It is possible that people following GOP Sen. Ron Johnson's relentless obstruction of science along with his his boundless allegiance
to a President who sought to overthrow the 2020 election might have missed his weekend swerve into science fiction.
No, it was not the first time he looked to the stars and reached a bizarre conclusion:
Sunspots are behind climate change, Johnson says
Also, there's no evidence that Johnson showed up at his party's Wisconsin Dells convention after watching videos of UFOs which is suddenly a thing to do on Capitol Hill.
It seems Johnson decided to dress-and-sum up an attack on his critics with an homage to the 1997 sci-fi film "Contact" - a book by scientist and philosopher Carl Sagan.
The Capital Times reported it this way:
At WI convention, Ron Johnson calls for GOP to 'take back our culture'
"Our little democracy here, this marvel we call America, is but a blip in time. It’s kind of tiny, it’s kind of insignificant on that scale. But man, is it rare and is it ever precious," he said, alluding to the 1997 film "Contact."
The film was thought-provoking, and lead actor Jodie Foster who played a scientist amid other scientists, was terrific.
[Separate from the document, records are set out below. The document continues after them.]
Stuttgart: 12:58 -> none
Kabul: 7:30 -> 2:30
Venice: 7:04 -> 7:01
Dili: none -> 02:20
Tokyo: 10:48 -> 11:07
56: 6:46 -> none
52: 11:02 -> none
I did a modest search on Google for lines from the film or elsewhere from Sagan which approached Johnson's appropriation; perhaps Team Johnson was referencing Sagan's famous tiny "Pale Blue Dot."
It has been said that astronomy is a humbling and character-building experience. There is perhaps no better demonstration of the folly of human conceits than this distant image of our tiny world. To me, it underscores our responsibility to deal more kindly with one another, and to preserve and cherish the pale blue dot, the only home we've ever known.
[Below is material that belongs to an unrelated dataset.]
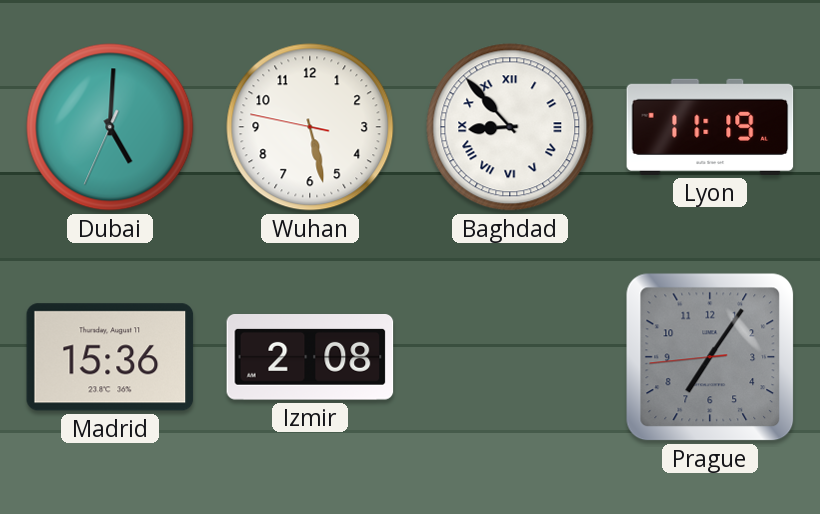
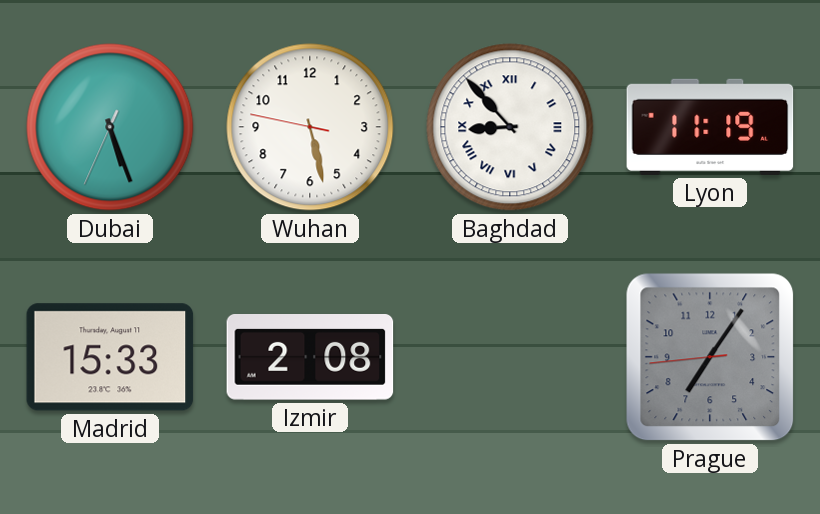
Dubai: 5:00 -> 5:26
Madrid: 15:36 -> 15:33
— Carl Sagan, Pale Blue Dot, 1994
Or not.
But it's brutally paradoxical that a politician as contemptuous of science as is Johnson - remember that after his convention speech he made this news -
Fact check: Sen. Ron Johnson (again) misleads on vaccines and reported deaths
- would try and align himself with a thinker like Carl Sagan who understood precisely why science is valuable and how it should be applied in the public sphere:
“Science is a way to call the bluff of those who only pretend to knowledge… It can tell us when we’re being lied to. It provides a mid-course correction to our mistakes.”
And I did find in my Google search a link to something Sagan wrote which points to the place in contemporary politics which Johnson has carved out for himself, to Wisconsin's shame:
“One of the saddest lessons of history is this: If we’ve been bamboozled long enough, we tend to reject any evidence of the bamboozle. We’re no longer interested in finding out the truth. The bamboozle has captured us. It’s simply too painful to acknowledge, even to ourselves, that we’ve been taken. Once you give a charlatan power over you, you almost never get it back.”